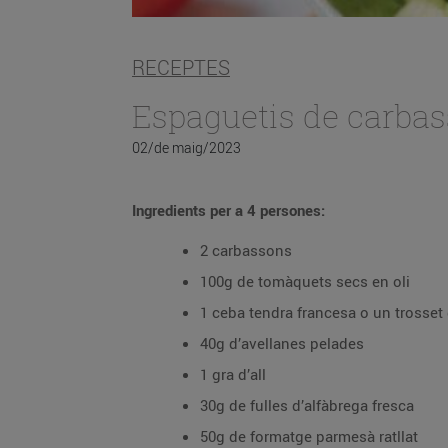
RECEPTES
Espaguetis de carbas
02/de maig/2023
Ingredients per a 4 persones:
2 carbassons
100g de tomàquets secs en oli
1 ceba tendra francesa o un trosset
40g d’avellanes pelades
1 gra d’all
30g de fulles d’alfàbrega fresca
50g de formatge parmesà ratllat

_ _ _ _ _

# WHAT YOU SHOULD DO
Output the records above exactly as written, but leave out the pictures.

# EXERCISE OUTPUT
RECEPTES
Espaguetis de carbas
02/de maig/2023
Ingredients per a 4 persones:
2 carbassons
100g de tomàquets secs en oli
1 ceba tendra francesa o un trosset
40g d’avellanes pelades
1 gra d’all
30g de fulles d’alfàbrega fresca
50g de formatge parmesà ratllat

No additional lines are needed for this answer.